Researchers at the Massachusetts Institute of Technology (MIT) have proposed a tsunami-proof nuclear concept that combines current reactor technology with a rig similar to those used in oil and gas. MIT’s Jacopo Buongiorno outlines the benefits.

MIT Professor Jacopo Buongiorno; background image shows a dispersion of nanoparticles in water that accelerates quenching of a hot rodlet (simulating a nuclear fuel rod), a feature that may be used to improve the thermal performance of nuclear reactors.

By Jason Deign

Jacopo Buongiorno is the lead author of a paper on the offshore small modular reactor (OSMR), in which reactors can be sited in deep water using an oil rig-like platform.
 

Q: What is unique about the OSMR concept?

The first thing to say is that even though our paper discusses an offshore floating SMR, the concept is not limited to SMRs. In principle, you could have a 1,000MW reactor. The platform would be bigger, that’s all.

It is unique compared to Russian floating reactors because those are floating plants but they are not really offshore.

By putting our concept a few miles off the coast, should there be an accident you would have more distance from habitation; say up to 10 miles, which is the current mandated evacuation zone in the US. The other difference has to do with tsunamis.

If you have a plant on the coast, it could still be damaged by a tsunami wave. But at 100 metres of depth they are of no concern; the plant rides the wave. Tsunamis are eliminated as a security concern. That makes our concept different to the Russian concept.

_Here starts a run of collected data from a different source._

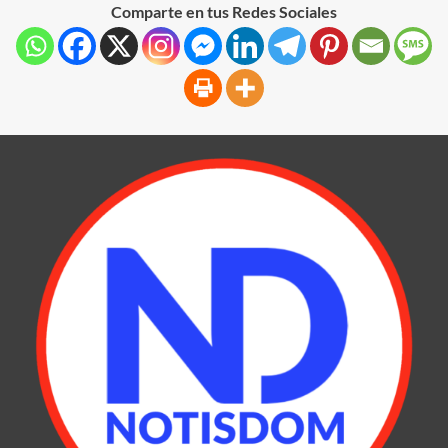
Comparte en tus Redes Sociales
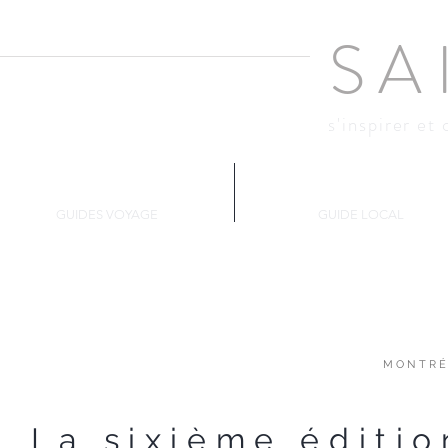
SA
s'inspirer et 
Changer d'air
Montréal
GUIDES VOYAGE
GUIDE LOCAL
MONTRÉ
La sixième éditi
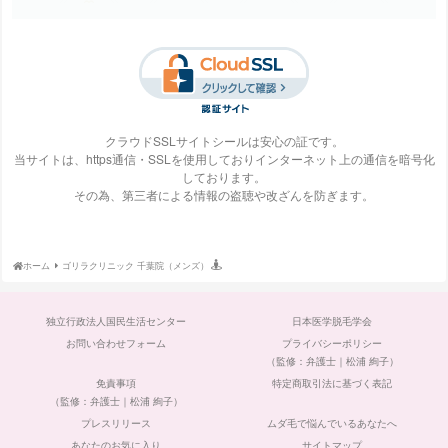
梅田ビューティーク
エステ・タイム
エステティックTBC
SBS TOKYO
リニック
クラウドSSLサイトシールは安心の証です。
当サイトは、https通信・SSLを使用しておりインターネット上の通信を暗号化
しております。
S-Labo（エスラ
エピレ
エミナルクリニック
エルクリニック
その為、第三者による情報の盗聴や改ざんを防ぎます。
ボ）
ホーム
ゴリラクリニック 千葉院（メンズ）
エルセーヌ
大阪美容クリニック
大宮中央クリニック
表参道スキンクリニ
独立行政法人国民生活センター
日本医学脱毛学会
ック
お問い合わせフォーム
プライバシーポリシー
（監修：弁護士｜松浦 絢子）
免責事項
特定商取引法に基づく表記
（監修：弁護士｜松浦 絢子）
プレスリリース
ムダ毛で悩んでいるあなたへ
ガーデンクリニック
カルミア美肌クリニ
川崎中央クリニック
京都ビューティーク
ック
リニック
あなたのお気に入り
サイトマップ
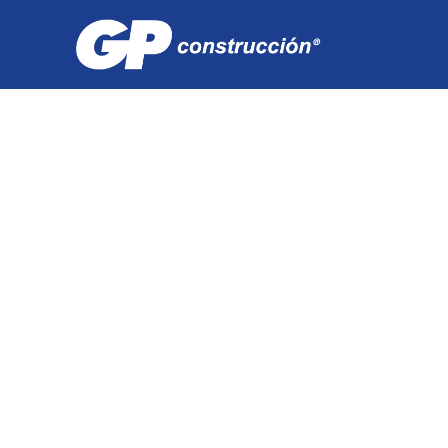
Ein Unternehme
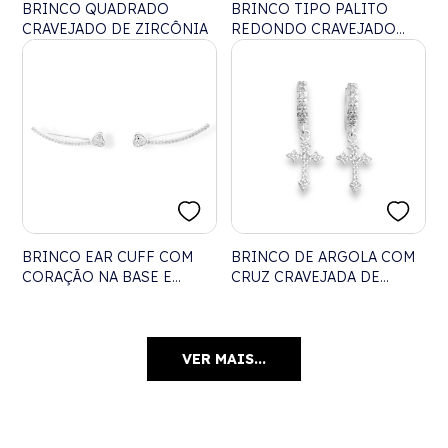
BRINCO QUADRADO
BRINCO TIPO PALITO
CRAVEJADO DE ZIRCÔNIA
REDONDO CRAVEJADO
COM ZIRCÔNIA CRISTAL E
RUBI ROSE
BRINCO EAR CUFF COM
BRINCO DE ARGOLA COM
CORAÇÃO NA BASE E
CRUZ CRAVEJADA DE
EXTENSÃO CRAVEJADA
ZIRCÔNIAS
VER MAIS...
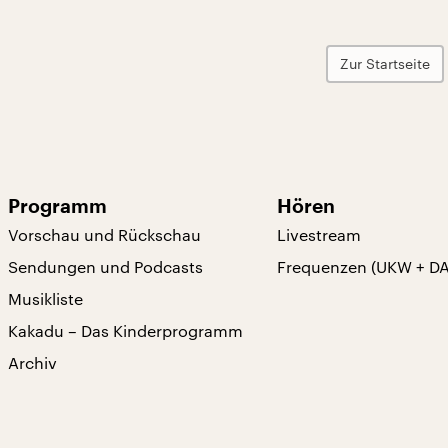
Zur Startseite
Programm
Hören
Vorschau und Rückschau
Livestream
Sendungen und Podcasts
Frequenzen (UKW + D
Musikliste
Kakadu – Das Kinderprogramm
Archiv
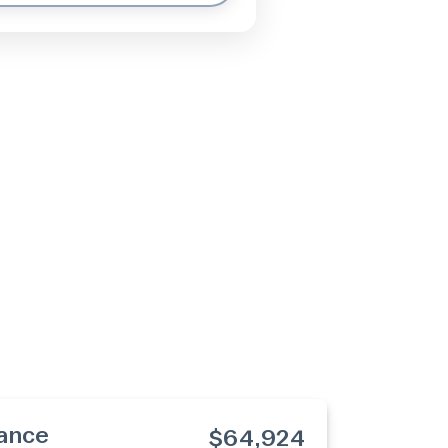
ance
$64,924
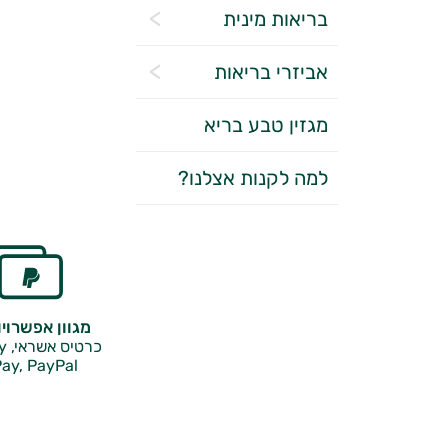
בריאות מינית
אביזרי בריאות
מגזין טבע בריא
למה לקנות אצלנו?
מגוון אפשרוי
כרטיס אשראי, Google Pay,
ay, PayPal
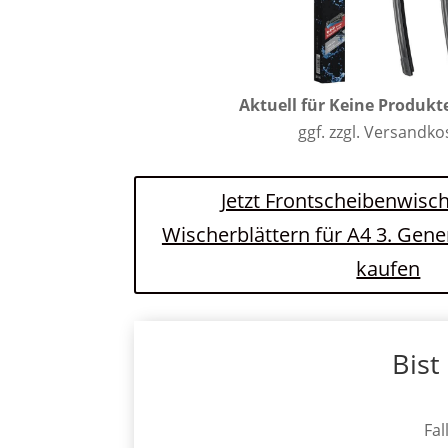
Aktuell für
Keine Produkt
ggf. zzgl. Versandk
Jetzt Frontscheibenwisch
Wischerblättern für A4 3. Gen
kaufen
Bist
Fal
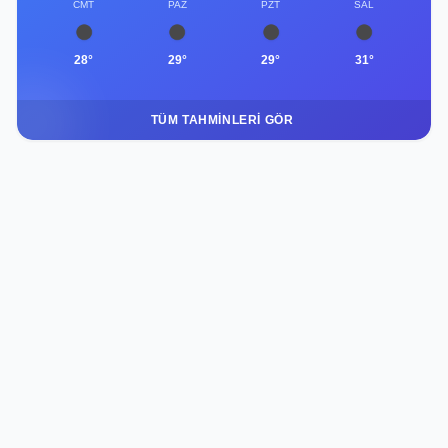
CMT
PAZ
PZT
SAL
28°
29°
29°
31°
TÜM TAHMINLERI GÖR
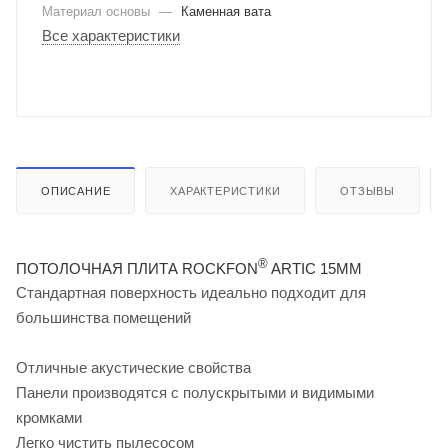
Материал основы
—
Каменная вата
Все характеристики
ОПИСАНИЕ
ХАРАКТЕРИСТИКИ
ОТЗЫВЫ
®
ПОТОЛОЧНАЯ ПЛИТА ROCKFON
ARTIC 15ММ
Стандартная поверхность идеально подходит для
большинства помещений
Отличные акустические свойства
Панели производятся с полускрытыми и видимыми
кромками
Легко чистить пылесосом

There are two other concepts that might be compared to ours. One is the French submerged concept, Flexblue, but that is essentially designed to be operated remotely. The other is the old Atlantic generating station idea that progressed to a contract with Westinghouse.

However, that was a large terrestrial plant mounted on a barge, which did not take advantage of any of the intrinsic advantages of being offshore, like putting the reactor below the water level for cooling purposes.
 

Q: Where do you expect to commercialise this?

Currently in the US the appetite for new reactors is very low, as we have extremely low prices for natural gas. Nuclear is clearly not the preferred choice. But the situation could change very quickly if we start exporting gas.

Western Europe is heavily dependent on Russian gas and one thing the US could do is start selling American liquefied natural gas to Europe.

That could push domestic gas prices up again, and then this reactor would make sense on the West Coast because you have deep water, up to around 100 metres, fairly close to shore.

Even today, it would still make sense in any country with deep water next to the shore and any country that is highly seismic, because it eliminates the tsunami problem.

So in Japan, Chile, Peru, China, the Philippines and Indonesia, all countries that are highly seismic, it would make a lot of sense.
 

Q: How would you deal with operations and maintenance?

As far as operations are concerned, what we have in mind is the oil and gas platform model, having people on the rig for two or three-week shifts.

Minor maintenance would be done by the crew on board and for major maintenance you would move the rig back to a centralised facility, say every 10 to 15 years.
 

Q: Are there safety considerations with being so far offshore?

The basic safety question with nuclear reactors is how to ensure cooling under any circumstances. Our reactor is in a containment structure that is of the order of 15 to 20 metres underwater, so we have easy access to ocean water.

We are using the ocean as our ultimate heat sink. Even if you have a meltdown, which is very unlikely, the fuel and radioactivity are retained in the reactor.